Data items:
= = =

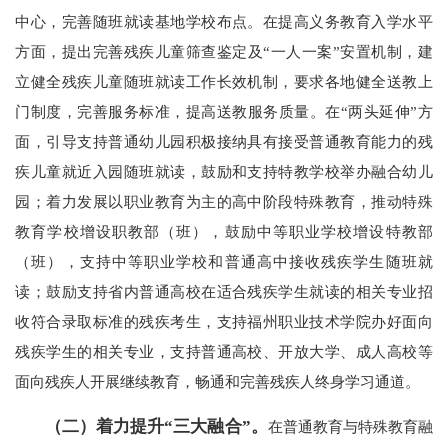
中心，完善随班就读基地学校布点。在提高义务教育入学水平
方面，提出完善残疾儿童筛查鉴定及“一人一案”安置机制，建
立健全残疾儿童随班就读工作长效机制，要求各地健全送教上
门制度，完善服务标准，提高送教服务质量。在“两头延伸”方
面，引导支持普通幼儿园积极接纳具有接受普通教育能力的残
疾儿童就近入园随班就读，鼓励和支持特教学校举办融合幼儿
园；着力发展以职业教育为主的高中阶段特殊教育，推动特殊
教育学校增设职教部（班），鼓励中等职业学校增设特教部
（班），支持中等职业学校和普通高中接收残疾学生随班就
读；鼓励支持省内普通高校在适合残疾学生就读的相关专业招
收符合录取标准的残疾考生，支持福州职业技术学院办好面向
残疾学生的相关专业，支持普通高校、开放大学、成人高校等
面向残疾人开展继续教育，畅通和完善残疾人终身学习通道。
（二）着力提升“三大融合”。
在普通教育与特殊教育融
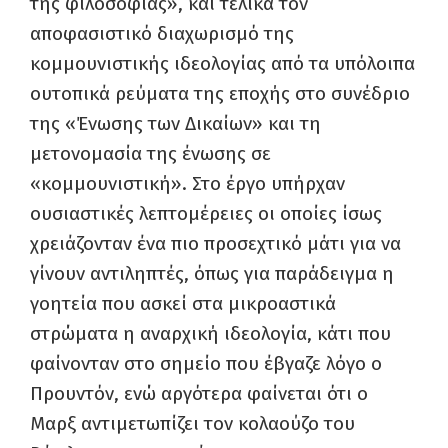
της φιλοσοφίας», και τελικά τον
αποφασιστικό διαχωρισμό της
κομμουνιστικής ιδεολογίας από τα υπόλοιπα
ουτοπικά ρεύματα της εποχής στο συνέδριο
της «Ένωσης των Δικαίων» και τη
μετονομασία της ένωσης σε
«κομμουνιστική». Στο έργο υπήρχαν
ουσιαστικές λεπτομέρειες οι οποίες ίσως
χρειάζονταν ένα πιο προσεχτικό μάτι για να
γίνουν αντιληπτές, όπως για παράδειγμα η
γοητεία που ασκεί στα μικροαστικά
στρώματα η αναρχική ιδεολογία, κάτι που
φαίνονταν στο σημείο που έβγαζε λόγο ο
Προυντόν, ενώ αργότερα φαίνεται ότι ο
Μαρξ αντιμετωπίζει τον κολαούζο του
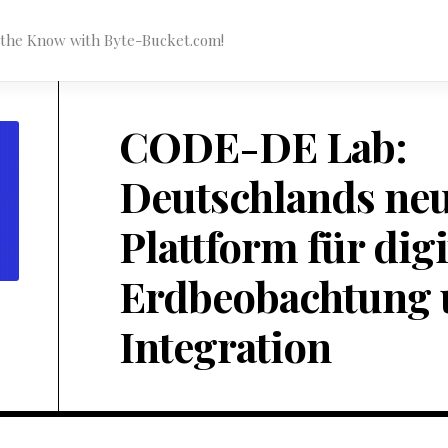
n the Know with Byte-Bucket.com!
CODE-DE Lab:
Deutschlands ne
Plattform für digi
Erdbeobachtung 
Integration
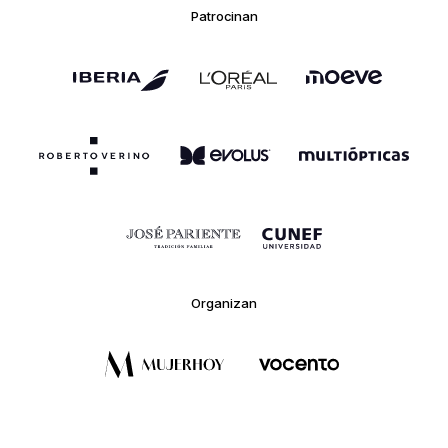
Patrocinan
Organizan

= = =

Repeat every entry above exactly; images stay out of the copy.

中心，完善随班就读基地学校布点。在提高义务教育入学水平
方面，提出完善残疾儿童筛查鉴定及“一人一案”安置机制，建
立健全残疾儿童随班就读工作长效机制，要求各地健全送教上
门制度，完善服务标准，提高送教服务质量。在“两头延伸”方
面，引导支持普通幼儿园积极接纳具有接受普通教育能力的残
疾儿童就近入园随班就读，鼓励和支持特教学校举办融合幼儿
园；着力发展以职业教育为主的高中阶段特殊教育，推动特殊
教育学校增设职教部（班），鼓励中等职业学校增设特教部
（班），支持中等职业学校和普通高中接收残疾学生随班就
读；鼓励支持省内普通高校在适合残疾学生就读的相关专业招
收符合录取标准的残疾考生，支持福州职业技术学院办好面向
残疾学生的相关专业，支持普通高校、开放大学、成人高校等
面向残疾人开展继续教育，畅通和完善残疾人终身学习通道。
（二）着力提升“三大融合”。
在普通教育与特殊教育融
της φιλοσοφίας», και τελικά τον
αποφασιστικό διαχωρισμό της
κομμουνιστικής ιδεολογίας από τα υπόλοιπα
ουτοπικά ρεύματα της εποχής στο συνέδριο
της «Ένωσης των Δικαίων» και τη
μετονομασία της ένωσης σε
«κομμουνιστική». Στο έργο υπήρχαν
ουσιαστικές λεπτομέρειες οι οποίες ίσως
χρειάζονταν ένα πιο προσεχτικό μάτι για να
γίνουν αντιληπτές, όπως για παράδειγμα η
γοητεία που ασκεί στα μικροαστικά
στρώματα η αναρχική ιδεολογία, κάτι που
φαίνονταν στο σημείο που έβγαζε λόγο ο
Προυντόν, ενώ αργότερα φαίνεται ότι ο
Μαρξ αντιμετωπίζει τον κολαούζο του
n the Know with Byte-Bucket.com!
CODE-DE Lab:
Deutschlands ne
Plattform für digi
Erdbeobachtung 
Integration
Patrocinan
Organizan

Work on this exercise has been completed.